Теперь не придется спать голодными. Большое Жало хорошо потрудилось, да и Шура подразмялся. Подбирая кроличьи тушки, он вспомнил Учителя и свои первые тренировки с долгомерным копьем.
Тогда он должен был по нескольку часов кряду держать в руке длинную палку, на конец которой Вайс подвешивал камень. Сначала небольшой камешек, с каждым днем груз все увеличивался. Рука немела и дрожала, пот заливал перекошенное лицо солеными ручьями. Нужно было тренировать руки…
…Последние недели Шура бродил неподалеку от Великой Пустоши. Питался вялой репой и сырой сморщенной кукурузой, которые воровал на скудных огородах у тех, кто рискнул поселиться так близко к Соленой Пустыне.
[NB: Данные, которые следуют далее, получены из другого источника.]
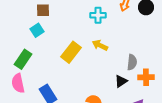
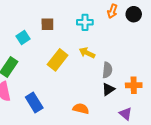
brown square: (43, 10) -> (47, 24), moved
gray semicircle: (132, 62) -> (107, 70), moved

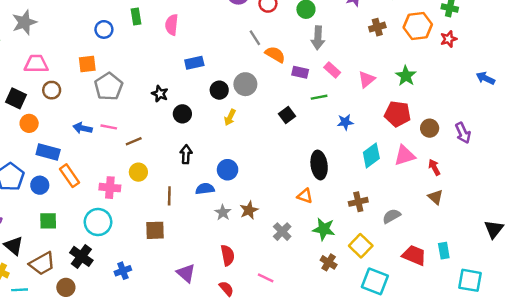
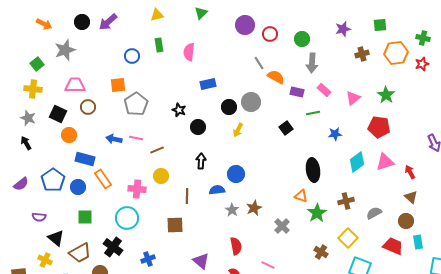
brown circle: (430, 128) -> (406, 221), moved
green star: (324, 229) -> (317, 213), moved, turned 30

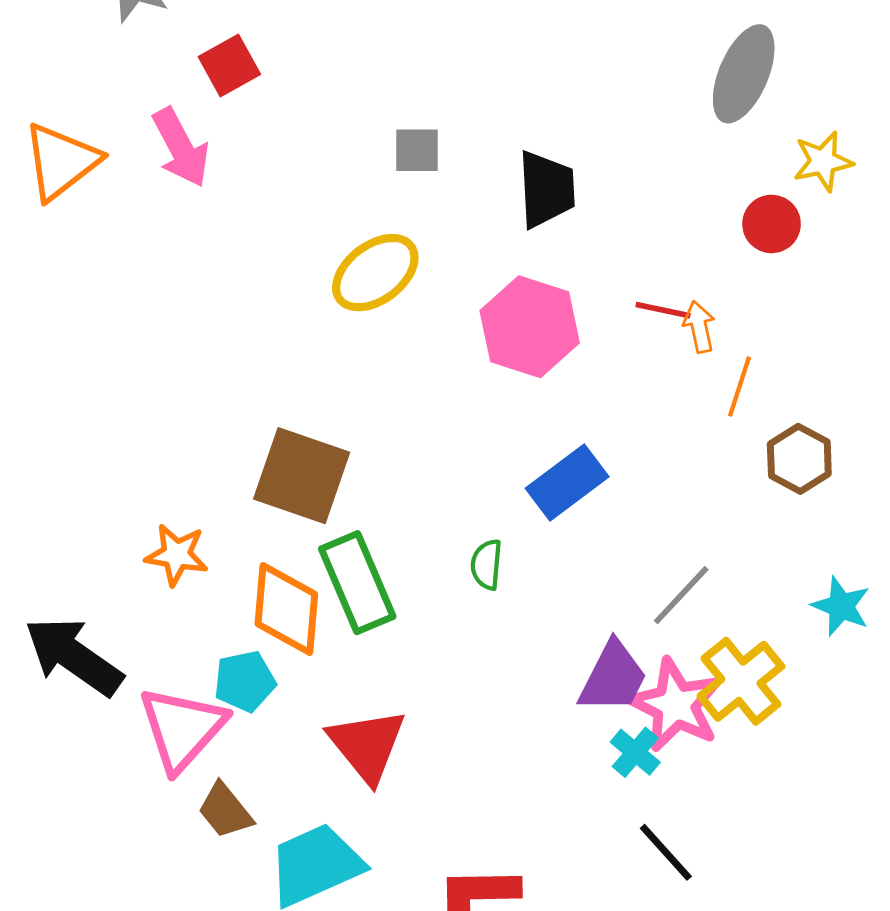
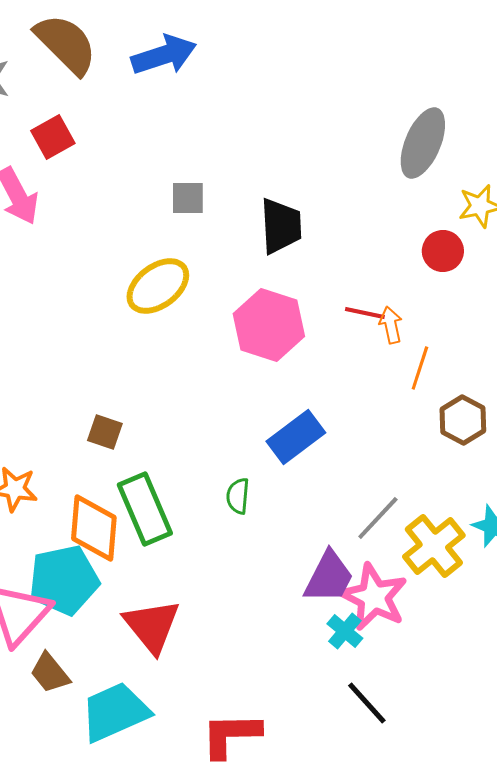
brown square: (302, 476) -> (105, 432), size x0.5
cyan pentagon: (245, 681) -> (64, 580), size x1.6
yellow cross: (741, 681) -> (434, 546), moved

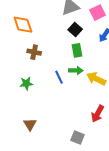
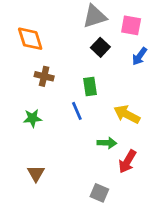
pink square: (98, 13) -> (131, 25), turned 35
green rectangle: (77, 50) -> (90, 87), moved
green arrow: (76, 71) -> (107, 143), moved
Последний нормальный ужин у него был три дня назад. Тогда молодой, игривый, но тощий спутник Шуры решил, что жизнь впроголодь не есть хорошо. Его не было целый день, а под вечер он догнал волочившегося по дороге Шуру. Рыжий припадал на заднюю лапу, а в его пасти болталась курица.
И вот наспех обжаренная на костре и разделенная пополам небольшая тушка была единственным воспоминанием о пище за последние три дня. Не считая терпких ягод терна, которые, казалось, лишь добавляют аппетита. Рыжий благоразумно отказывался от такой еды, а Шура набирал полные ладони синих ягодок, жуя на ходу. Изо рта капала слюна, как и у Рыжего. Время от времени Шура брал пса на руки и нес его, чтобы тот не нагружал ушибленную хозяином курицы лапу.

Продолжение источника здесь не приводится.